Routine monitoring of performance: what makes health research and development different?

Increasing attention is being directed to measuring and monitoring the use of health-related R&D funding, partly to justify this expenditure and partly to ensure that R&D effort is directed to achieving the paybacks desired by funders. These paybacks include contributing to knowledge, contributing to R&D capacity, political benefits, benefits to the health service and to patients, and more general economic benefits.
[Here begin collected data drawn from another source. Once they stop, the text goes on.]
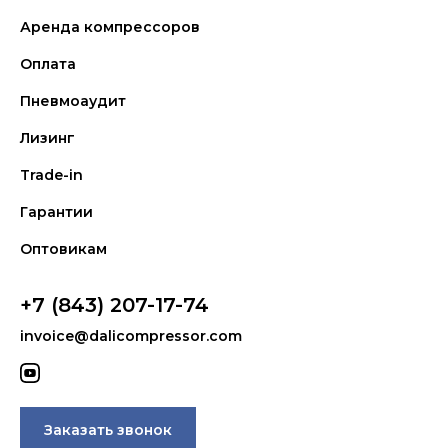
Аренда компрессоров
Оплата
Пневмоаудит
Лизинг
Trade-in
Гарантии
Оптовикам
+7 (843) 207-17-74
invoice@dalicompressor.com
Заказать звонок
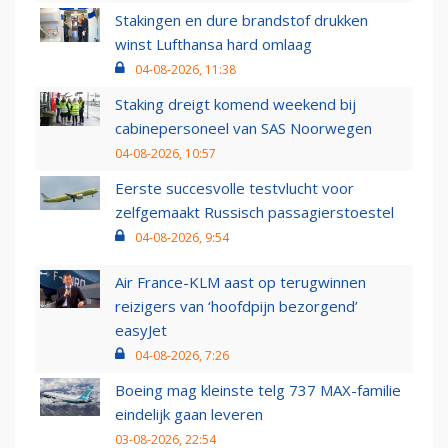
Stakingen en dure brandstof drukken
winst Lufthansa hard omlaag
04-08-2026, 11:38
Staking dreigt komend weekend bij
cabinepersoneel van SAS Noorwegen
04-08-2026, 10:57
Eerste succesvolle testvlucht voor
zelfgemaakt Russisch passagierstoestel
04-08-2026, 9:54
Air France-KLM aast op terugwinnen
reizigers van ‘hoofdpijn bezorgend’
easyJet
04-08-2026, 7:26
Boeing mag kleinste telg 737 MAX-familie
eindelijk gaan leveren
03-08-2026, 22:54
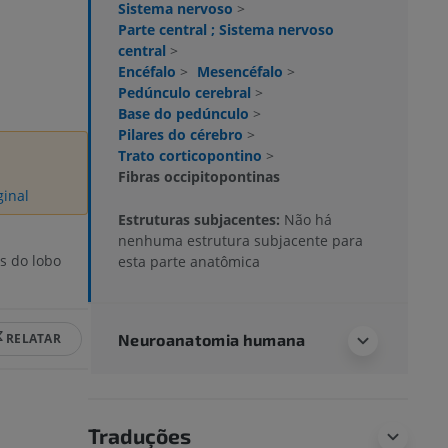
Sistema nervoso
>
Parte central ; Sistema nervoso
central
>
Encéfalo
>
Mesencéfalo
>
Pedúnculo cerebral
>
Base do pedúnculo
>
Pilares do cérebro
>
Trato corticopontino
>
Fibras occipitopontinas
ginal
Estruturas subjacentes:
Não há
nenhuma estrutura subjacente para
s do lobo
esta parte anatômica
RELATAR
Neuroanatomia humana
Traduções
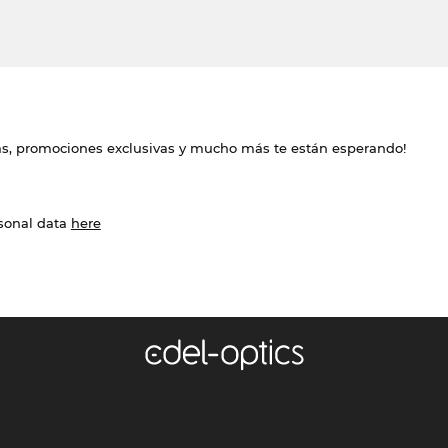
das, promociones exclusivas y mucho más te están esperando!
rsonal data
here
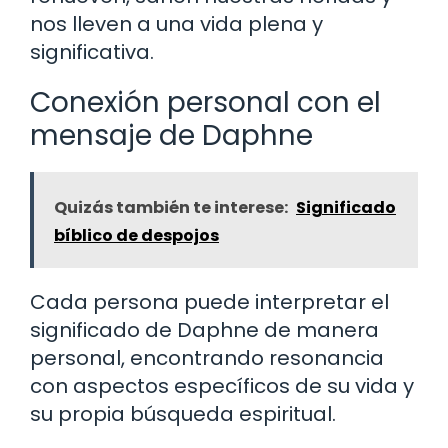
nos lleven a una vida plena y
significativa.
Conexión personal con el
mensaje de Daphne
Quizás también te interese:
Significado
bíblico de despojos
Cada persona puede interpretar el
significado de Daphne de manera
personal, encontrando resonancia
con aspectos específicos de su vida y
su propia búsqueda espiritual.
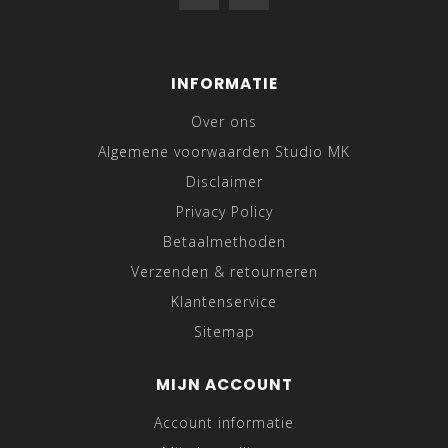
INFORMATIE
Over ons
Algemene voorwaarden Studio MK
Disclaimer
Privacy Policy
Betaalmethoden
Verzenden & retourneren
Klantenservice
Sitemap
MIJN ACCOUNT
Account informatie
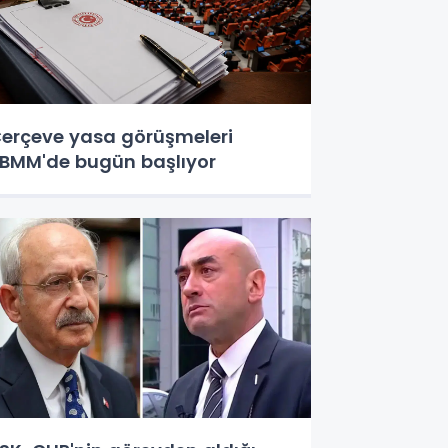
erçeve yasa görüşmeleri
BMM'de bugün başlıyor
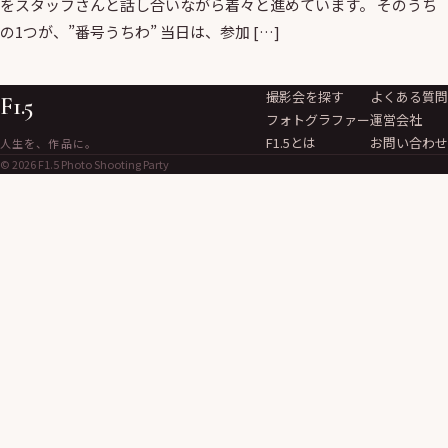
をスタッフさんと話し合いながら着々と進めています。 そのうち
の1つが、”番号うちわ” 当日は、参加 […]
撮影会を探す
よくある質問
F1.5
フォトグラファー
運営会社
F1.5とは
お問い合わせ
人生を、作品に。
© 2026 F1.5 Photo Shooting Party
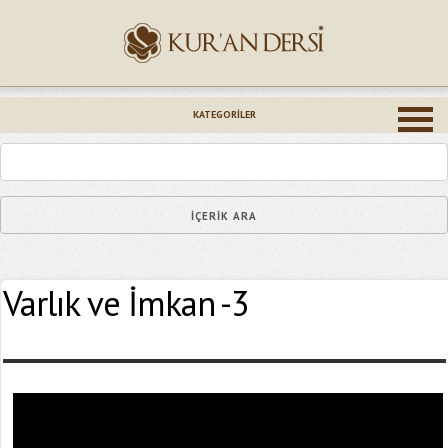
İsminiz (*)
KATEGORILER
Epostanız (*)
Varlık ve İmkan -3
Yaşadığınız Hatanın Ayrıntıları
Bağlantıyı Gönderin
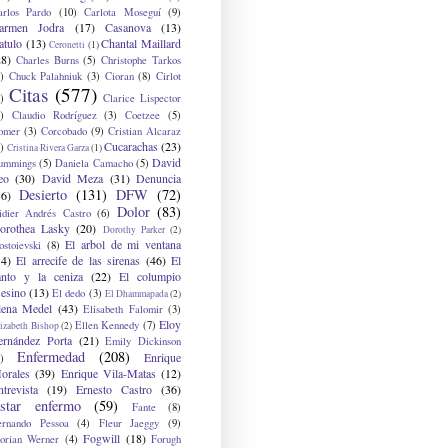
arlos Pardo
(10)
Carlota Moseguí
(9)
armen Jodra
(17)
Casanova
(13)
atulo
(13)
Chantal Maillard
Ceronetti
(1)
28)
Charles Burns
(5)
Christophe Tarkos
)
Chuck Palahniuk
(3)
Cioran
(8)
Cirlot
Citas
(577)
)
Clarice Lispector
)
Claudio Rodríguez
(3)
Coetzee
(5)
omer
(3)
Corcobado
(9)
Cristian Alcaraz
Cucarachas
(23)
)
Cristina Rivera Garza
(1)
David
ummings
(5)
Daniela Camacho
(5)
eo
(30)
David Meza
(31)
Denuncia
Desierto
(131)
DFW
(72)
36)
Dolor
(83)
idier Andrés Castro
(6)
orothea Lasky
(20)
Dorothy Parker
(2)
El arbol de mi ventana
ostoievski
(8)
34)
El arrecife de las sirenas
(46)
El
anto y la ceniza
(22)
El columpio
sesino
(13)
El dedo
(3)
El Dhammapada
(2)
lena Medel
(43)
Elisabeth Falomir
(3)
Eloy
Ellen Kennedy
(7)
izabeth Bishop
(2)
ernández Porta
(21)
Emily Dickinson
Enfermedad
(208)
Enrique
)
orales
(39)
Enrique Vila-Matas
(12)
ntrevista
(19)
Ernesto Castro
(36)
star enfermo
(59)
Fante
(8)
ernando Pessoa
(4)
Fleur Jaeggy
(9)
Fogwill
(18)
lorian Werner
(4)
Forugh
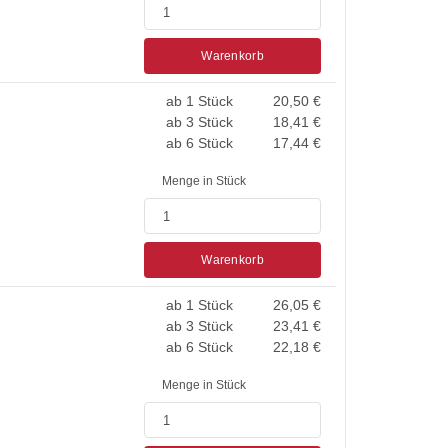
Warenkorb
ab 1 Stück
20,50
€
ab 3 Stück
18,41
€
ab 6 Stück
17,44
€
Menge in Stück
Warenkorb
ab 1 Stück
26,05
€
ab 3 Stück
23,41
€
ab 6 Stück
22,18
€
Menge in Stück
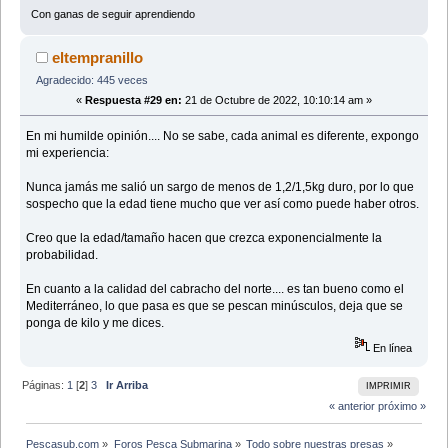
Con ganas de seguir aprendiendo
eltempranillo
Agradecido: 445 veces
«
Respuesta #29 en:
21 de Octubre de 2022, 10:10:14 am »
En mi humilde opinión.... No se sabe, cada animal es diferente, expongo
mi experiencia:
Nunca jamás me salió un sargo de menos de 1,2/1,5kg duro, por lo que
sospecho que la edad tiene mucho que ver así como puede haber otros.
Creo que la edad/tamaño hacen que crezca exponencialmente la
probabilidad.
En cuanto a la calidad del cabracho del norte.... es tan bueno como el
Mediterráneo, lo que pasa es que se pescan minúsculos, deja que se
ponga de kilo y me dices.
En línea
Páginas:
1
[
2
]
3
Ir Arriba
IMPRIMIR
« anterior
próximo »
Pescasub.com
»
Foros Pesca Submarina
»
Todo sobre nuestras presas
»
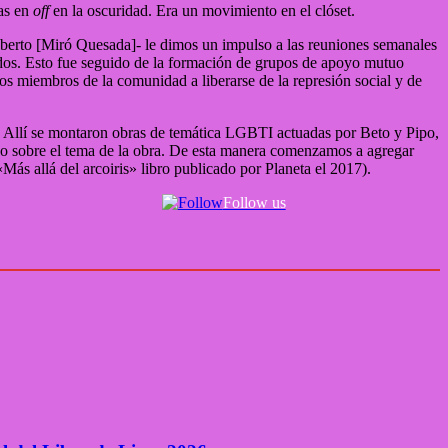
das en
off
en la oscuridad. Era un movimiento en el clóset.
oberto [Miró Quesada]- le dimos un impulso a las reuniones semanales
ídos. Esto fue seguido de la formación de grupos de apoyo mutuo
os miembros de la comunidad a liberarse de la represión social y de
. Allí se montaron obras de temática LGBTI actuadas por Beto y Pipo,
co sobre el tema de la obra. De esta manera comenzamos a agregar
«Más allá del arcoiris» libro publicado por Planeta el 2017).
Follow us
This paper addresses the issues that must be considered when designing a routine performance management system for health R&D. Conventional methods of routine performance management are often rendered inappropriate in this context by the intangible and unpredictable outcomes of research, which are heterogeneous across projects and programmes and which can be hard to attribute to particular R&D support. Instead, to be effective in this context, a routine system must combine quantitative and qualitative indicators, utilising information from a number of different sources. The system must achieve acceptable levels (defined by the funder) on each of the following criteria: it must measure those dimensions of payback that are valued by the funder; it must be decision-relevant; it must be consistent with truthful compliance; it must minimise perverse incentives; and it must have acceptable net costs. It is vitally important that the system itself generates a positive payback. We illustrate these issues by outlining a system that might be used to monitor the payback from government-funded R&D.

How can payback from health services research be assessed?

Throughout the world there is a growing recognition that health care should be research-led. This strengthens the requirement for expenditure on health services research to be justified by demonstrating the benefits it produces. However, payback from health research and development is a complex concept and little used term. Five main categories of payback can be identified: knowledge; research benefits; political and administrative benefits; health sector benefits; and broader economic benefits. Various models of research utilization together with previous assessments of payback from research helped in the development of a new conceptual model of how and where payback may occur. The model combines an input-output perspective with an examination of the permeable interfaces between research and its environment. The model characterizes research projects in terms of Inputs, Processes, and Primary Outputs. The last consist of knowledge and research benefits. There are two interfaces between the project and its environment. The first (Project Specification, Selection and Commissioning) is the link with Research Needs Assessment. The second (Dissemination) should lead to Secondary Outputs (which are policy or administrative decisions), and usually Applications (which take the form of behavioural changes), from which Impacts or Final Outcomes result. It is at this final stage that health and wider economic benefits can be measured. A series of case studies were used to assess the feasibility both of applying the model and the payback categorization. The paper draws various conclusions from the case studies and identifies a range of issues for further work.